# Task directions
From the data that follows, set down exactly the lines from the one with "隆商行】的《杏仁豬肉薄紙》" through the one with "publicznej w Rząśni", counting both. Pictures stay out.

# Data provided
■ ■ ■ ■
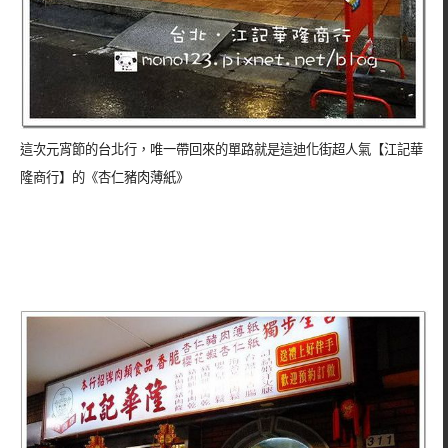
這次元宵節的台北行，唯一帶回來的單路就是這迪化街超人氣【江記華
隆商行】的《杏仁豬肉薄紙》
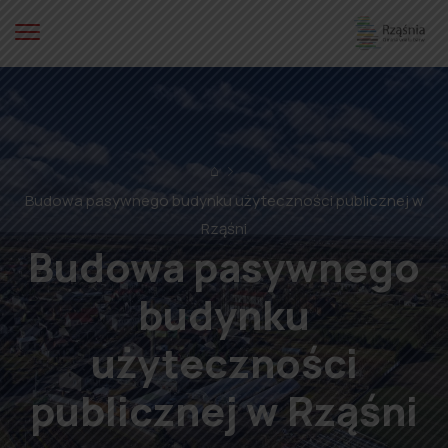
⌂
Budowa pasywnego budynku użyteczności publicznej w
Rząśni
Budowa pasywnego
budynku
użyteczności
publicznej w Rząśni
■ ■ ■ ■
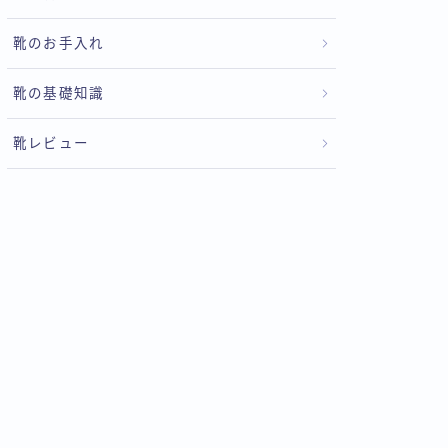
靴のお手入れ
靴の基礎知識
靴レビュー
■ ■ ■ ■
# Completed task
隆商行】的《杏仁豬肉薄紙》
⌂
Budowa pasywnego budynku użyteczności publicznej w
Rząśni
Budowa pasywnego
budynku
użyteczności
publicznej w Rząśni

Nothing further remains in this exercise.